Cindy Sherman

b. 1954


1.-Cindy-Sherman

Seldom has an artist appeared so prolific and yet so elusive as Cindy Sherman. The vast majority of Sherman’s works are self-portraits, and yet they show her in a bewildering range of guises, appropriating archetypes and stereotypes and thereby challenging the entire nature of photography, as well as probing the role of gender in the modern era. Sherman has become one of the most iconic of the artists who came to the fore in the 1980s, especially among the so-called ‘Pictures Generation’. Her importance was recognised recently when she was granted a large-scale retrospective by the Museum of Modern Art, New York, in 2012.

Sherman studied art at the State University of New York, Buffalo, where she gradually shifted away from painting and towards photography. Her first series after graduation was what is now called the Untitled Film Stills, in which she photographed herself in a number of poses and guises. These gradually became increasingly elaborate, invoking a number of styles of movie, of director, and crucially of types of female role within cinema and television. Housewives, nurses, stars and victims, all were visited in the various images that Sherman created between 1977 and 1980. These works won her immediate recognition within the art world of New York. The photographs featured a wry yet perfectly-judged feeling of being from some unknown narrative. They had an inherent star quality, the result of Sherman’s judicious sense of execution. At the same time, the strategy of displacement with which she kept herself within sight and yet beyond reach, remaining wholly inscrutable in terms of her own feelings, intentions and so forth, placed her in a position that related to several of her contemporaries, not least Richard Prince, with whom she collaborated on a dual, disguised self-portrait in 1980.
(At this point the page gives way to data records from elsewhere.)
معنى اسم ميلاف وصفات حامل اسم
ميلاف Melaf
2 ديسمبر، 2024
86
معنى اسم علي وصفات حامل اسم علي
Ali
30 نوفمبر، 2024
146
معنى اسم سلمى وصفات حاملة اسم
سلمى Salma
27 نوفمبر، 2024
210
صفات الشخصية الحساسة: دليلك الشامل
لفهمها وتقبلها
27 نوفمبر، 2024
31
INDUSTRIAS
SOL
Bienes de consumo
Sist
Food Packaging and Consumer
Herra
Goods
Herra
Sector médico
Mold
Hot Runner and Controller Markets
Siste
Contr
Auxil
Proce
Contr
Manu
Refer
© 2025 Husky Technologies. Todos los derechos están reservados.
Over the following years, Sherman often remained at the centre of her own work, yet retained the crucial distance that had characterised the Untitled Film Stills. She worked on a group of so-called ‘centrefolds’ in which she subverted the role of the female model in glamour and pornographic publications, showing herself instead in various states of victimhood, adding a new weight to her attack on the power of the male gaze in media and of course in art. In a similar vein, around 1983, she created a sequence of images that subverted the notion of fashion photography.
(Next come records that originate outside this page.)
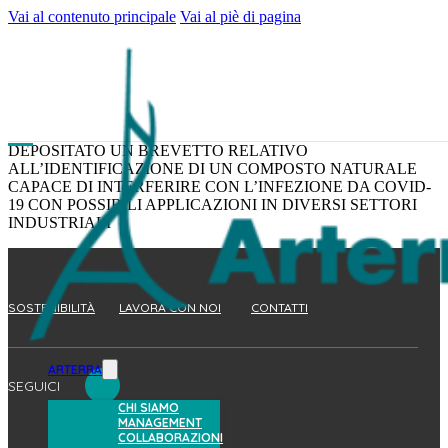
Vai al contenuto principale
Vai al piè di pagina
DEPOSITATO UN BREVETTO RELATIVO
ALL’IDENTIFICAZIONE DI UN COMPOSTO NATURALE
CAPACE DI INTERFERIRE CON L’INFEZIONE DA COVID-
19 CON POSSIBILI APPLICAZIONI IN DIVERSI SETTORI
INDUSTRIALI
SOSTENIBILITÀ
LAVORA CON NOI
CONTATTI
ARTERRA
SEGUICI
CHI SIAMO
MANAGEMENT
COLLABORAZIONI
Later, Sherman removed herself from her artworks and instead created deliberately horrific tableaux that packed a visceral punch, with meat, flesh and parts of dolls shown in a range of contortions that bespoke a heaving and problematic carnality that appeared to push the legacy of Hans Bellmer and the Surrealists to new extremes, undermining the inherently phallocentric nature of that movement. Her use of prosthetics during this period continued in her subsequent reimaginings of works from the Old Master canon: in her depictions of the Madonna, for instance, she wore conspicuously oversized exposed breasts, again confronting age-old concepts of beauty; she also depicted herself in a number of guises as males, as in Untitled #224, her reprisal of Caravaggio’s Sick Bacchus. This allowed a more complex interplay of gender roles and of identity politics. More recently, she turned to the subject of clowns in a number of deliberately luridly coloured works that play with the notion of comedy as a mask for tragedy, each picture featuring distinctly sinister overtones. She has also created series of works in which she has taken modern ‘types’ from suburbia and society.